In all these cases [of paradigm shifts] the awareness of anomaly had lasted so long and penetrated so deep that one can appropriately describe the fields affected by it as in a state of growing crisis. Because it demands large-scale paradigm destruction and major shifts in the problems and techniques of normal science, the emergence of new theories is generally preceded by a period of pronounced professional insecurity.
This story from the world of astronomy is particularly apt.
Look first at a particularly famous case of paradigm change, the emergence of Copernican astronomy. When its predecessor, the Ptolemaic system, was first developed during the last two centuries before Christ and the first two after, it was admirably successful in predicting the changing positions of both stars and planets. No other ancient system had performed so well; for the stars, Ptolemaic astronomy is still widely used today as an engineering approximation; for the planets, Ptolemy’s predictions were as good as Copernicus’. But to be admirably successful is never, for a scientific theory, to be completely successful. With respect both to planetary position and to precession of the equinoxes, predictions made with Ptolemy’s system never quite conformed with the best available observations. Further reduction of those minor discrepancies constituted many of the principal problems of normal astronomical research for many of Ptolemy’s successors, just as a similar attempt to bring celestial observation and Newtonian theory together provided normal research problems for Newton’s eighteenth-century successors. For some time astronomers had every reason to suppose that these attempts would be as successful as those that had led to Ptolemy’s system. Given a particular discrepancy, astronomers were invariably able to eliminate it by making some particular adjustment in Ptolemy’s system of compounded circles. But as time went on, a man looking at the net result of the normal research effort of many astronomers could observe that astronomy’s complexity was increasing far more rapidly than its accuracy and that a discrepancy corrected in one place was likely to show up in another.
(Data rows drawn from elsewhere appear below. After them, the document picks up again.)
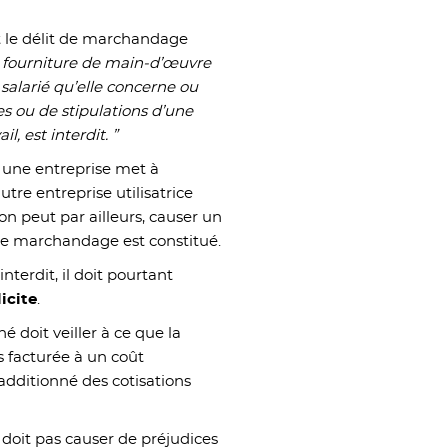
t le délit de marchandage
de fourniture de main-d’œuvre
 salarié qu’elle concerne ou
les ou de stipulations d’une
l, est interdit. ”
le une entreprise met à
utre entreprise utilisatrice
ion peut par ailleurs, causer un
 de marchandage est constitué.
interdit, il doit pourtant
licite
.
é doit veiller à ce que la
as facturée à un coût
additionné des cotisations
e doit pas causer de préjudices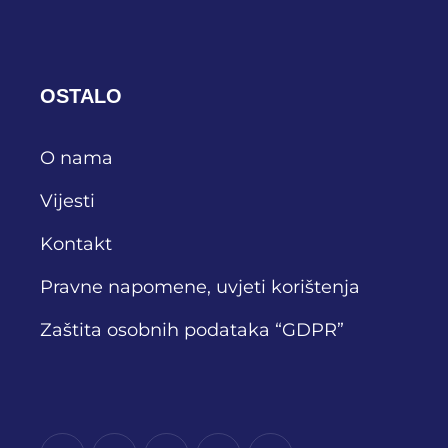
OSTALO
O nama
Vijesti
Kontakt
Pravne napomene, uvjeti korištenja
Zaštita osobnih podataka “GDPR”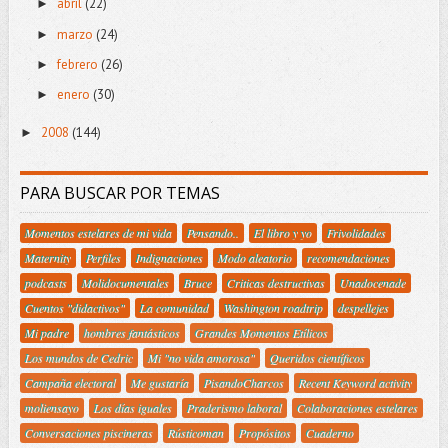
abril
(22)
►
marzo
(24)
►
febrero
(26)
►
enero
(30)
►
2008
(144)
►
PARA BUSCAR POR TEMAS
Momentos estelares de mi vida
Pensando..
El libro y yo
Frivolidades
Maternity
Perfiles
Indignaciones
Modo aleatorio
recomendaciones
podcasts
Molidocumentales
Bruce
Criticas destructivas
Unadocenade
Cuentos "didactivos"
La comunidad
Washington roadtrip
despellejes
Mi padre
hombres fantásticos
Grandes Momentos Etílicos
Los mundos de Cedric
Mi "no vida amorosa"
Queridos científicos
Campaña electoral
Me gustaría
PisandoCharcos
Recent Keyword activity
moliensayo
Los días iguales
Praderismo laboral
Colaboraciones estelares
Conversaciones piscineras
Rústicoman
Propósitos
Cuaderno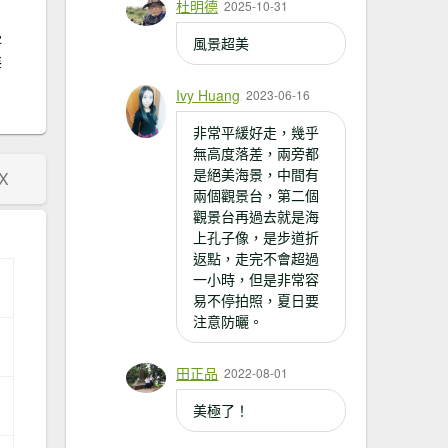
杜明德
2025-10-31
邊
風景超美
海
Ivy Huang
2023-06-16
非常平緩好走，幾乎
無高度落差，兩旁都
是絕美海景，中間有
X
兩個觀景台，第二個
觀景台再過去就是海
上孔子像，是步道折
返點，走完不會超過
一小時，但是非常容
易不停拍照，夏日要
注意防曬。
田正品
2022-08-01
美極了！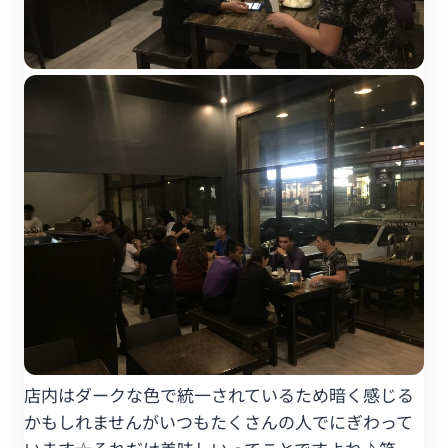
店内はダークな色で統一されているため暗く感じる
かもしれませんがいつもたくさんの人でにぎわって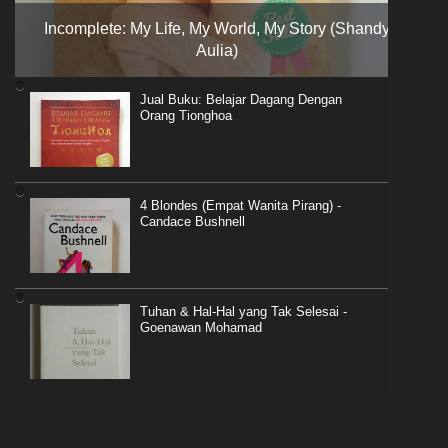
Incomplete: My Life, My World, My Story (Shandy
Aulia)
Jual Buku: Belajar Dagang Dengan
Orang Tionghoa
4 Blondes (Empat Wanita Pirang) -
Candace Bushnell
Tuhan & Hal-Hal yang Tak Selesai -
Goenawan Mohamad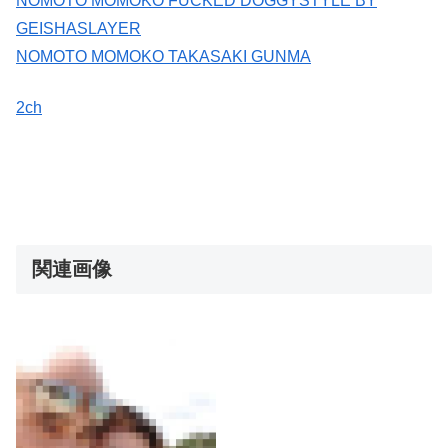
NOMOTO MOMOKO FUCKED DOGGYSTYLE BY
GEISHASLAYER
NOMOTO MOMOKO TAKASAKI GUNMA
2ch
関連画像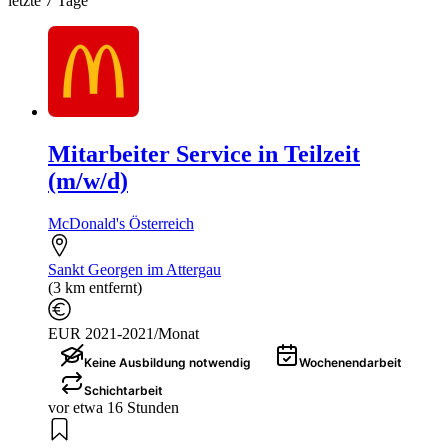
letzte 7 Tage
Mitarbeiter Service in Teilzeit
(m/w/d)
McDonald's Österreich
Sankt Georgen im Attergau
(3 km entfernt)
EUR 2021-2021/Monat
Keine Ausbildung notwendig
Wochenendarbeit
Schichtarbeit
vor etwa 16 Stunden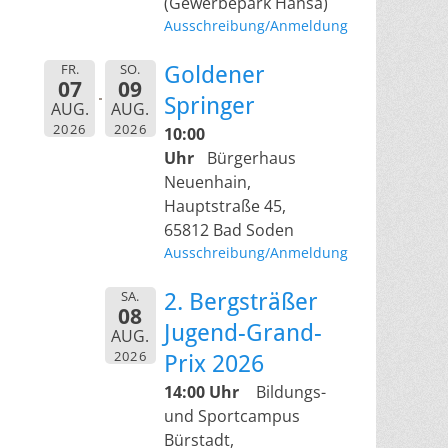
(Gewerbepark Hansa)
Ausschreibung/Anmeldung
FR.
SO.
Goldener
07
09
Springer
AUG.
AUG.
2026
2026
10:00
Uhr
Bürgerhaus
Neuenhain,
Hauptstraße 45,
65812 Bad Soden
Ausschreibung/Anmeldung
SA.
2. Bergsträßer
08
Jugend-Grand-
AUG.
2026
Prix 2026
14:00 Uhr
Bildungs-
und Sportcampus
Bürstadt,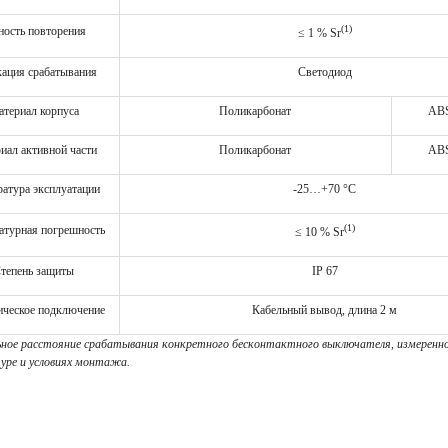
(1)
ность повторения
≤ 1 % Sr
ация срабатывания
Светодиод
териал корпуса
Поликарбонат
ABS
иал активной части
Поликарбонат
ABS
атура эксплуатации
-25…+70 °C
(1)
атурная погрешность
≤ 10 % Sr
й преобразователь
Промежуточное реле
тепень защиты
IP 67
ическое подключение
Кабельный вывод, длина 2 м
льное расстояние срабатывания конкретного бесконтактного выключателя, измеренн
ре и условиях монтажа.
нце XIX столетия, трёхфазный
игатель стал незаменимой
современного промышленного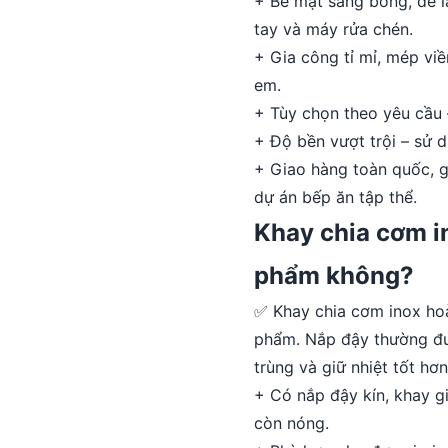
+ Bề mặt sáng bóng, dễ la
tay và máy rửa chén.
+ Gia công tỉ mỉ, mép viề
em.
+ Tùy chọn theo yêu cầu 
+ Độ bền vượt trội – sử 
+ Giao hàng toàn quốc, g
dự án bếp ăn tập thể.
Khay chia cơm i
phẩm không?
✅ Khay chia cơm inox hoà
phẩm. Nắp đậy thường đượ
trùng và giữ nhiệt tốt hơ
+ Có nắp đậy kín, khay g
còn nóng.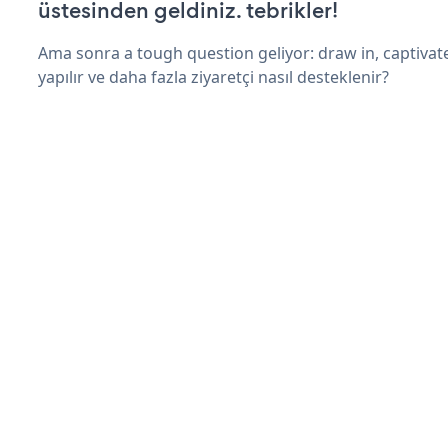
üstesinden geldiniz. tebrikler!
Ama sonra a tough question geliyor: draw in, captivate
yapılır ve daha fazla ziyaretçi nasıl desteklenir?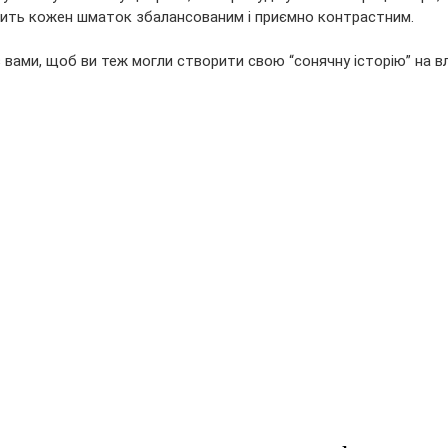
бить кожен шматок збалансованим і приємно контрастним. 
вами, щоб ви теж могли створити свою “сонячну історію” на вла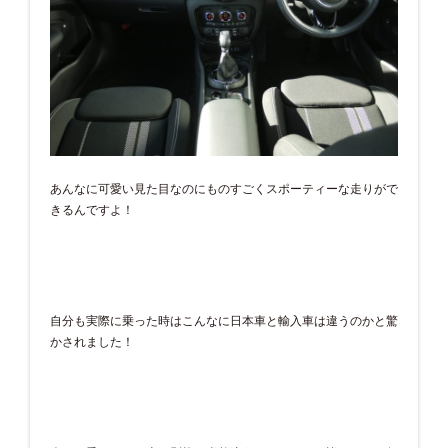
あんなに可愛い見た目なのにものすごくスポーティーな走りがで
きるんですよ！
自分も実際に乗った時はこんなに日本車と輸入車は違うのかと驚
かされました！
Because the astronomical tradition was repeatedly interrupted from outside and because, in the absence of printing, communication between astronomers was restricted, these difficulties were only slowly recognized. But awareness did come. By the thirteenth century Alfonso X could proclaim that if God had consulted him when creating the universe, he would have received good advice. In the sixteenth century, Copernicus’ coworker, Domenico da Novara, held that no system so cumbersome and inaccurate as the Ptolemaic had become could possibly be true of nature. And Copernicus himself wrote in the Preface to the De Revolutionibus that the astronomical tradition he inherited had finally created only a monster. By the early sixteenth century an increasing number of Europe’s best astronomers were recognizing that the astronomical paradigm was failing in application to its own traditional problems. That recognition was prerequisite to Copernicus’ rejection of the Ptolemaic paradigm and his search for a new one. His famous preface still provides one of the classic descriptions of a crisis state.